It’s anticipated that Texas peaches will have a better season for 2021.
This follows a challenging 2020 Texas peach season. “We had tremendous demand and a weak crop mid to late season last year so we didn’t have enough to meet the demand,” says Jamey Vogel of Vogel Orchard in Fredericksburg, TX. The region is part of Texas Hill Country where approximately 40 to 50 percent of the state’s peaches are grown. The varieties in the mid to late season were affected by limited winter chill and some peak season varieties produced only 25 to 30 percent of fruit last year. Vogel estimates the 2020 crop was only 40 percent of usual volumes and there were size issues as well.
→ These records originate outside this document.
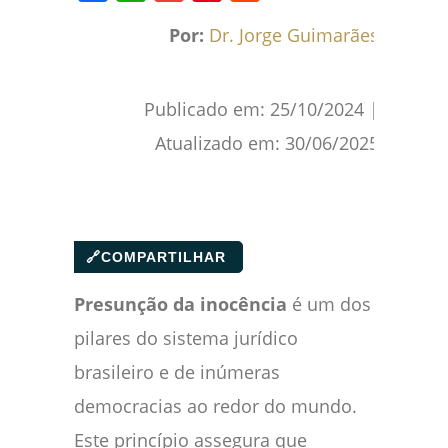
Facebook
WhatsApp
Gmail
Pinterest
Reddit
Por:
Dr. Jorge Guimarães
Publicado em:
25/10/2024
|
Atualizado em:
30/06/2025
🔗
COMPARTILHAR
Presunção da inocência
é um dos
pilares do sistema jurídico
brasileiro e de inúmeras
democracias ao redor do mundo.
Este princípio assegura que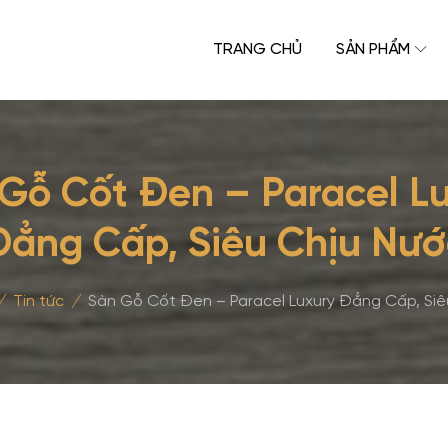
TRANG CHỦ
SẢN PHẨM
Gỗ Cốt Đen – Paracel L
Đẳng Cấp, Siêu Chịu Nướ
/
Tin tức
/
Sàn Gỗ Cốt Đen – Paracel Luxury Đẳng Cấp, Siê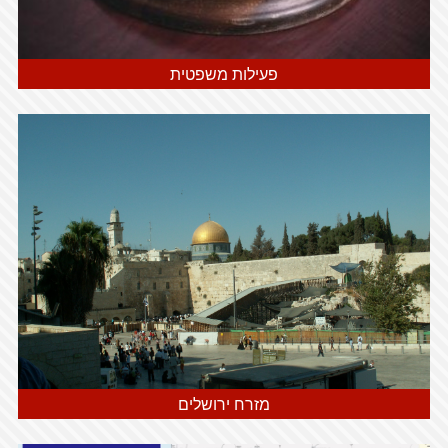
פעילות משפטית
מזרח ירושלים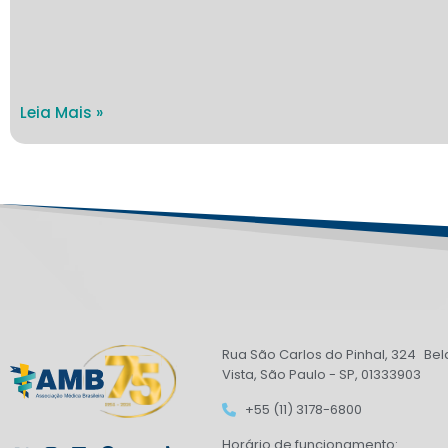
Leia Mais »
Rua São Carlos do Pinhal, 324 Bel
Vista, São Paulo - SP, 01333903
+55 (11) 3178-6800
Horário de funcionamento: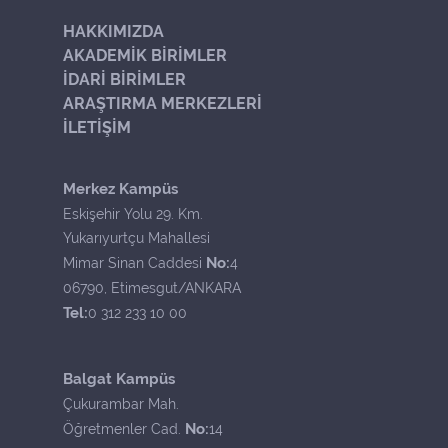
HAKKIMIZDA
AKADEMİK BİRİMLER
İDARİ BİRİMLER
ARAŞTIRMA MERKEZLERİ
İLETİŞİM
Merkez Kampüs
Eskişehir Yolu 29. Km.
Yukarıyurtçu Mahallesi
No:
Mimar Sinan Caddesi
4
06790, Etimesgut/ANKARA
Tel:
0 312 233 10 00
Balgat Kampüs
Çukurambar Mah.
No:
Öğretmenler Cad.
14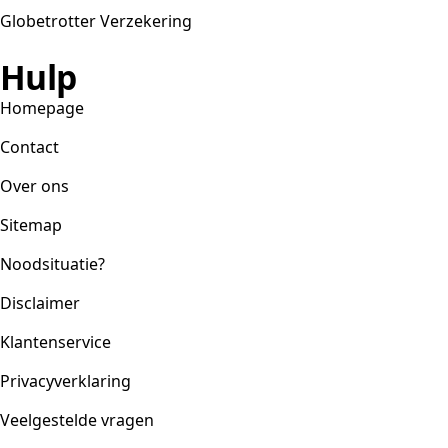
Globetrotter Verzekering
Hulp
Homepage
Contact
Over ons
Sitemap
Noodsituatie?
Disclaimer
Klantenservice
Privacyverklaring
Veelgestelde vragen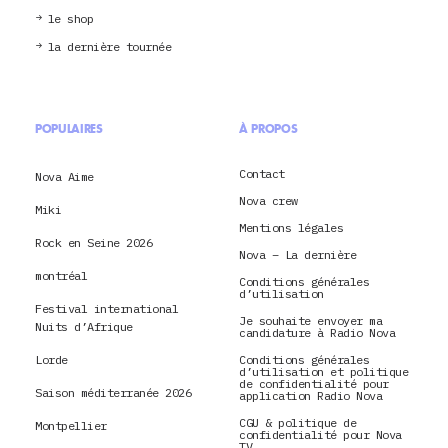
le shop
la dernière tournée
POPULAIRES
À PROPOS
Contact
Nova Aime
Nova crew
Miki
Mentions légales
Rock en Seine 2026
Nova – La dernière
montréal
Conditions générales
d’utilisation
Festival international
Je souhaite envoyer ma
Nuits d’Afrique
candidature à Radio Nova
Lorde
Conditions générales
d’utilisation et politique
de confidentialité pour
Saison méditerranée 2026
application Radio Nova
CGU & politique de
Montpellier
confidentialité pour Nova
TV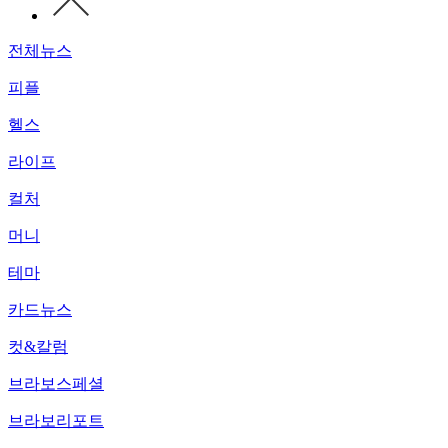
전체뉴스
피플
헬스
라이프
컬처
머니
테마
카드뉴스
컷&칼럼
브라보스페셜
브라보리포트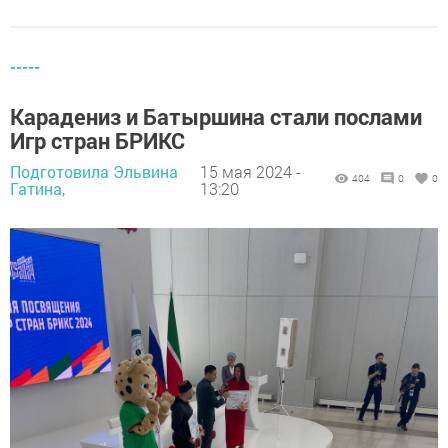
-----
Карадениз и Батыршина стали послами
Игр стран БРИКС
Подготовила Эльвина
15 мая 2024 -
404
0
0
Гатина,
13:20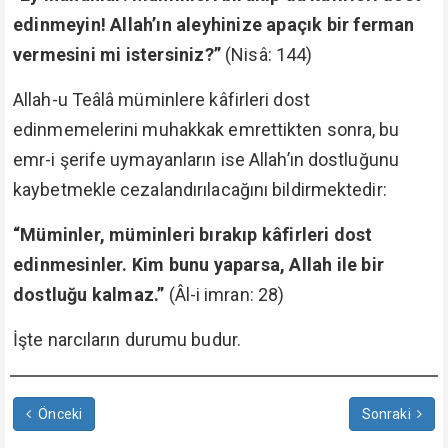
edinmeyin! Allah’ın aleyhinize apaçık bir ferman
vermesini mi istersiniz?”
(Nisâ: 144)
Allah-u Teâlâ müminlere kâfirleri dost
edinmemelerini muhakkak emrettikten sonra, bu
emr-i şerife uymayanların ise Allah’ın dostluğunu
kaybetmekle cezalandırılacağını bildirmektedir:
“Müminler, müminleri bırakıp kâfirleri dost
edinmesinler. Kim bunu yaparsa, Allah ile bir
dostluğu kalmaz.”
(Âl-i imran: 28)
İşte narcıların durumu budur.
Önceki
Sonraki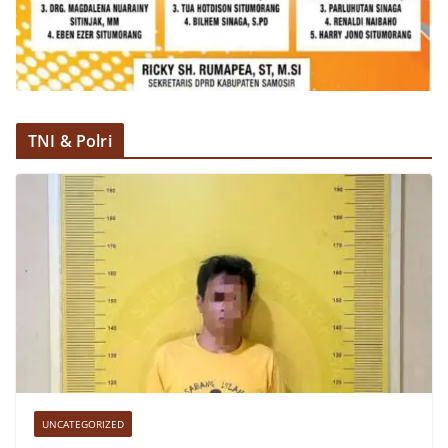
TNI & Polri
UNCATEGORIZED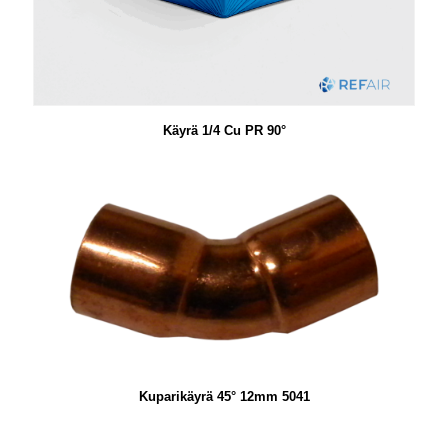
Käyrä 1/4 Cu PR 90°
Kuparikäyrä 45° 12mm 5041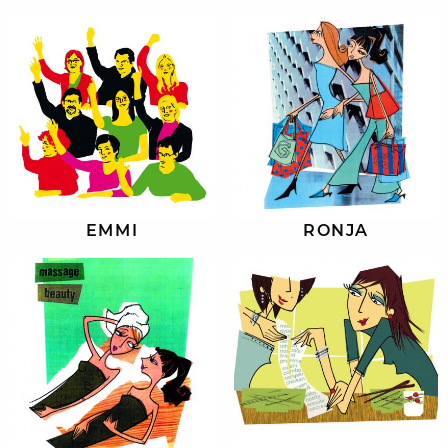
EMMI
RONJA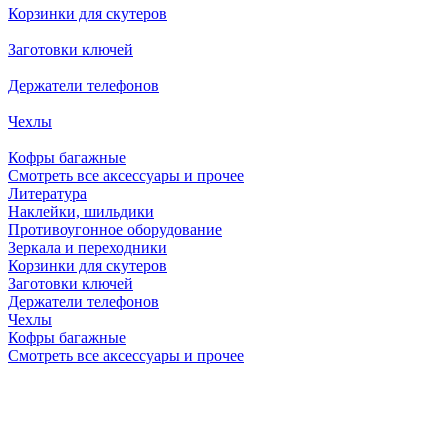
Корзинки для скутеров
Заготовки ключей
Держатели телефонов
Чехлы
Кофры багажные
Смотреть все аксессуары и прочее
Литература
Наклейки, шильдики
Противоугонное оборудование
Зеркала и переходники
Корзинки для скутеров
Заготовки ключей
Держатели телефонов
Чехлы
Кофры багажные
Смотреть все аксессуары и прочее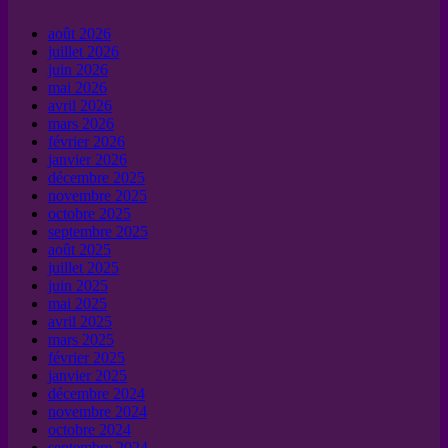
août 2026
juillet 2026
juin 2026
mai 2026
avril 2026
mars 2026
février 2026
janvier 2026
décembre 2025
novembre 2025
octobre 2025
septembre 2025
août 2025
juillet 2025
juin 2025
mai 2025
avril 2025
mars 2025
février 2025
janvier 2025
décembre 2024
novembre 2024
octobre 2024
septembre 2024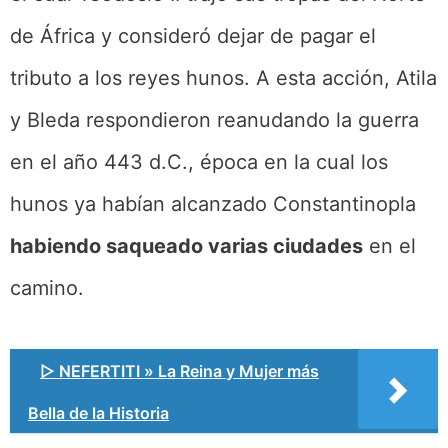
de África y consideró dejar de pagar el
tributo a los reyes hunos. A esta acción, Atila
y Bleda respondieron reanudando la guerra
en el año 443 d.C., época en la cual los
hunos ya habían alcanzado Constantinopla
habiendo saqueado varias ciudades
en el
camino.
▷ NEFERTITI » La Reina y Mujer más
Bella de la Historia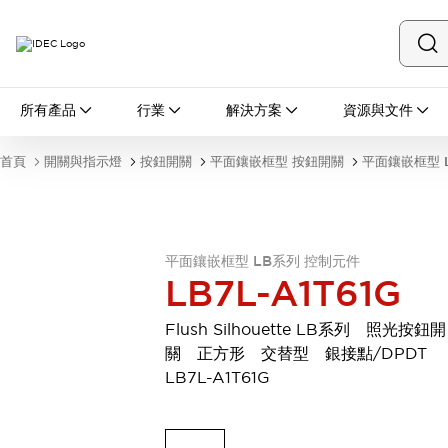
所有產品
所有產品
行業
解決方案
資源與文件
開關與指示燈
按鈕開關
首頁
開關與指示燈
按鈕開關
平面鑲嵌框型 按鈕開關
平面鑲嵌框型 
指示燈和蜂鳴器
瀏覽全部
安全與防爆
安全設備
防爆設備
平面鑲嵌框型 LB系列 控制元件
瀏覽全部
LB7L-A1T61G
盤櫃
繼電器·計時器
Flush Silhouette LB系列 照光按鈕開
電源供應器
關 正方形 交替型 銀接點/DPDT
回路保護器
LB7L-A1T61G
LED照明裝置
端子台
瀏覽全部
自動化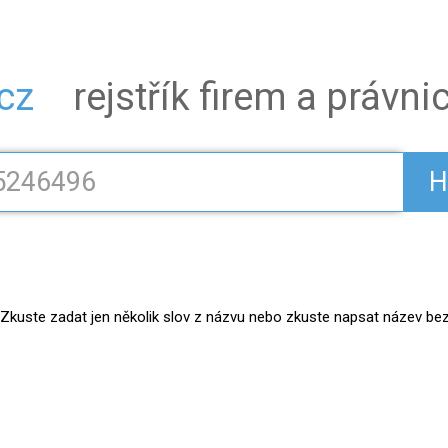
.cz
rejstřík firem a právn
H
kuste zadat jen několik slov z názvu nebo zkuste napsat název bez práv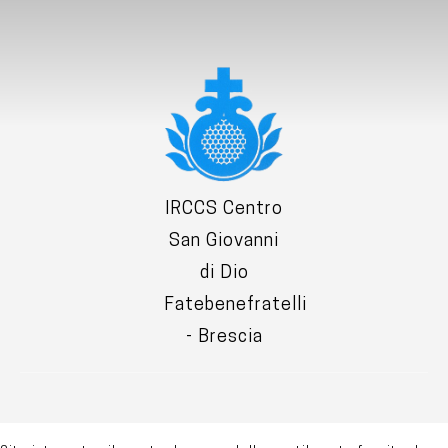
IRCCS Centro
San Giovanni
di Dio
Fatebenefratelli
- Brescia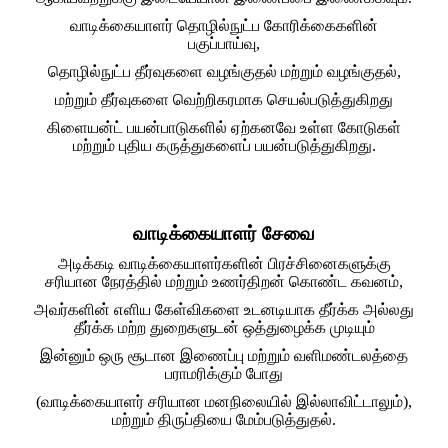
வாடிக்கையாளர் தொழில்நுட்ப கோரிக்கைகளின்
பகுப்பாய்வு,
தொழில்நுட்ப தீர்வுகளை வழங்குதல் மற்றும் வழங்குதல்,
மற்றும் தீர்வுகளை வெற்றிகரமாக செயல்படுத்துகிறது
கிளையன்ட் பயன்பாடுகளில் ஏற்கனவே உள்ள கோடுகள்
மற்றும் புதிய கருத்துகளைப் பயன்படுத்துகிறது.
வாடிக்கையாளர் சேவை
அடிக்கடி வாடிக்கையாளர்களின் பிரச்சினைகளுக்கு
சரியான நேரத்தில் மற்றும் உணர்திறன் கொண்ட கவனம்,
அவர்களின் எளிய கேள்விகளை உடனடியாக தீர்க்க அல்லது
தீர்க்க மற்ற துறைகளுடன் ஒத்துழைக்க முடியும்
இன்னும் ஒரு சூடான இணைப்பு மற்றும் வளிமண்டலத்தை
பராமரிக்கும் போது
(வாடிக்கையாளர் சரியான மனநிலையில் இல்லாவிட்டாலும்),
மற்றும் திருப்தியை மேம்படுத்துதல்.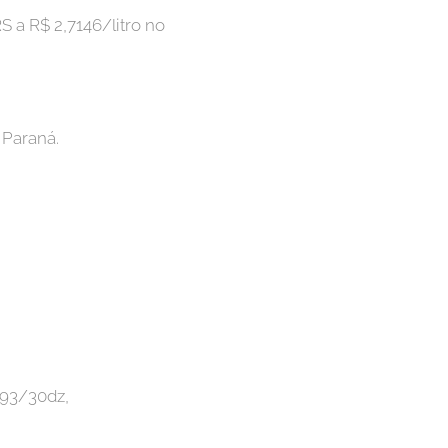
S a R$ 2,7146/litro no
 Paraná.
,93/30dz,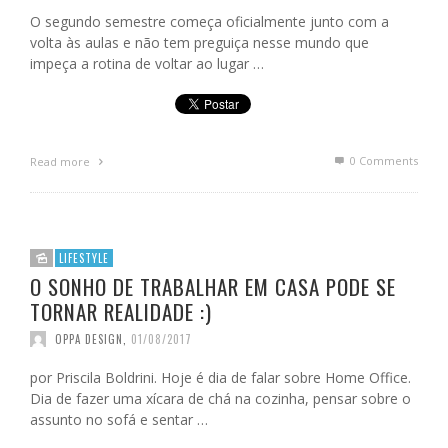
O segundo semestre começa oficialmente junto com a
volta às aulas e não tem preguiça nesse mundo que
impeça a rotina de voltar ao lugar …
0 Comments
Read more
LIFESTYLE
O SONHO DE TRABALHAR EM CASA PODE SE
TORNAR REALIDADE :)
OPPA DESIGN
,
01/08/2017
por Priscila Boldrini. Hoje é dia de falar sobre Home Office.
Dia de fazer uma xícara de chá na cozinha, pensar sobre o
assunto no sofá e sentar …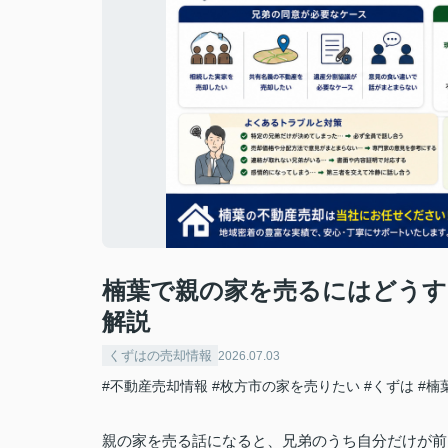
楠葉で親の家を売るにはどうす
解説
くずはの売却情報
2026.07.03
#不動産売却情報
#枚方市の家を売りたい
#くずは
#楠
親の家を売る話になると、兄弟のうち自分だけが前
Come 2021, things look more positive for Texas peaches. “The winter storm came in February just as we were set to have a very similar crop to last year’s because we were short on chill hours,” says Vogel. “But it came just in time. It gave us the chill hours we needed to finish out the late season varieties and have a great crop.”
Fruit size coming on
Add to that the rains Texas has seen in the past few weeks following a dry April, which in turn has helped the fruit size up.
That said, Texas peaches are approximately 10 days behind schedule because of that storm. “We normally go to mid-August--some growers carry varieties that go to the very early part of September. Peaches do vary a lot though. In 2019 we started behind schedule and then had a lot of rain and we ended up catching up during the season,” Vogel says.
He does say that demand is going to be strong for Texas peaches this year. “People are excited, especially because last year things were a little disappointing, particularly at the peak of the season.” While normal peak is late June to the end of July, this year if things continue at the same rate of development, peak should hit the beginning of July and go into the first part of August.
As for prices, Vogel anticipates pricing should be similar to last year or slightly above, given the rising costs of materials that go into peach growing.